Layamon commented 3 years ago

compact : 2878433.000 micros/op 0 ops/sec; vs compact : 1445.000 micros/op 692 ops/sec;

you think this two value is invalid, especially the first one is 0 ops/sec?Am I right?

ustcwelcome commented 3 years ago

0 ops/sec is right. If you run "$$ ./db_bench --benchmarks=fillrandom --use_existing_db=0 --disable_auto_compactions=1 --sync=0 --db=/data4/liufl/terarkdb/db/ --wal_dir=/data4/liufl/terarkdb/wal/ --num=1000000000" , you should also run " $$ ./output/db_bench --benchmarks=compact --use_existing_db=1 --db=/data4/liufl/rocksdb/_terarkdb/". Both of which use terark-zip-table. If you want to run "$$ ./output/db_bench --benchmarks=compact --use_existing_db=1 --db=/data4/liufl/rocksdb/_terarkdb/ --use_terark_table=false" , you should add --use_terark_table=false to fillrandom benchmark also before run it.

In fact compact benchmark has only one CompactRange operation, so its ops/sec is <1.0 and its output is 0. If you run bench(fillrandom + compact) with "-use_terark_table=false" both, the same output will you find.

About Readrandom: Maybe bulkload has some flush didn't accomplish, when you ran radrandom ,it kept on flushing so you found some write bandwidth. LOG file may anwser your question.

yapple commented 3 years ago

compact : 2878433.000 micros/op 0 ops/sec; vs compact : 1445.000 micros/op 692 ops/sec;

you think this two value is invalid, especially the first one is 0 ops/sec?Am I right?

in my opinion, the first global compact is slow, so the first output is 0ops/sec. the second global compact is fast because you have finished a global compact.

FangleiLiu commented 3 years ago

compact : 2878433.000 micros/op 0 ops/sec; vs compact : 1445.000 micros/op 692 ops/sec;

you think this two value is invalid, especially the first one is 0 ops/sec?Am I right?

Only the first one. Why is it so slow,no matter how much data is in the DB.

FangleiLiu commented 3 years ago

In fact compact benchmark has only one C

Thank you for your answer.

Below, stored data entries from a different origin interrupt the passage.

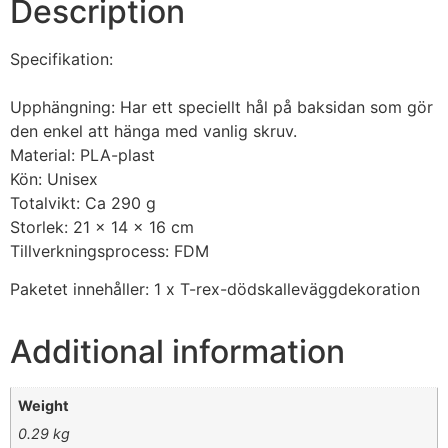
Description
Specifikation:
Upphängning: Har ett speciellt hål på baksidan som gör
den enkel att hänga med vanlig skruv.
Material: PLA-plast
Kön: Unisex
Totalvikt: Ca 290 g
Storlek: 21 x 14 x 16 cm
Tillverkningsprocess: FDM
Paketet innehåller: 1 x T-rex-dödskalleväggdekoration
Additional information
Weight
0.29 kg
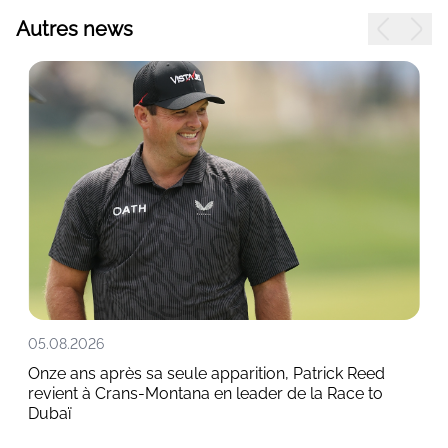
Autres news
05.08.2026
Onze ans après sa seule apparition, Patrick Reed
revient à Crans-Montana en leader de la Race to
Dubaï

Is the ops/sec of the CompactRange operation too slow?

About Readrandom: Thank you for your advice, I will try to find the anwer from the LOG file.

ustcwelcome commented 3 years ago

In fact compact benchmark has only one C

Thank you for your answer. Is the ops/sec of the CompactRange operation too slow?

About Readrandom: Thank you for your advice, I will try to find the anwer from the LOG file.

See db_bench_tool.cc line 1818 for its output, CompactRange is one opertation and this operation takes in a few seconds(it's normal because of high comsuming of compaction). For "compact : 1445.000 micros/op 692 ops/sec;" is not correct , because you use terark-zip-table on fillrandom and compact on block-based-table, you may find from LOG like this: "error: Corruption: Bad table magic number: expected 9863518390377041911, found 1234605616436508552", so the actual compact would not happen and end quickly(that's why ops/sec is so large). We will fix this bug later.

FangleiLiu commented 3 years ago

In fact compact benchmark has only one C

Thank you for your answer. Is the ops/sec of the CompactRange operation too slow? About Readrandom: Thank you for your advice, I will try to find the anwer from the LOG file.

See db_bench_tool.cc line 1818 for its output, CompactRange is one opertation and this operation takes in a few seconds(it's normal because of high comsuming of compaction). For "compact : 1445.000 micros/op 692 ops/sec;" is not correct , because you use terark-zip-table on fillrandom and compact on block-based-table, you may find from LOG like this: "error: Corruption: Bad table magic number: expected 9863518390377041911, found 1234605616436508552", so the actual compact would not happen and end quickly(that's why ops/sec is so large). We will fix this bug later.

Thanks for patiently answering my question. Please forgive me for not knowing terarkdb/rocksdb well enough. Refer to your guidance, I will continue to read terarkdb/rocksdb code.